-- Opening Marker --

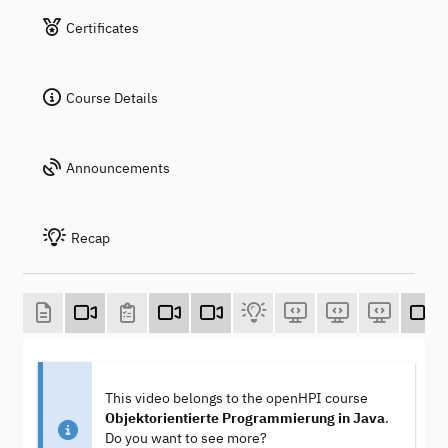
Certificates
Course Details
Announcements
Recap
This video belongs to the openHPI course
Objektorientierte Programmierung in Java
.
Do you want to see more?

-- Closing Marker --

All entries need to be duplicated exactly, apart from the images.

Certificates
Course Details
Announcements
Recap
This video belongs to the openHPI course
Objektorientierte Programmierung in Java
.
Do you want to see more?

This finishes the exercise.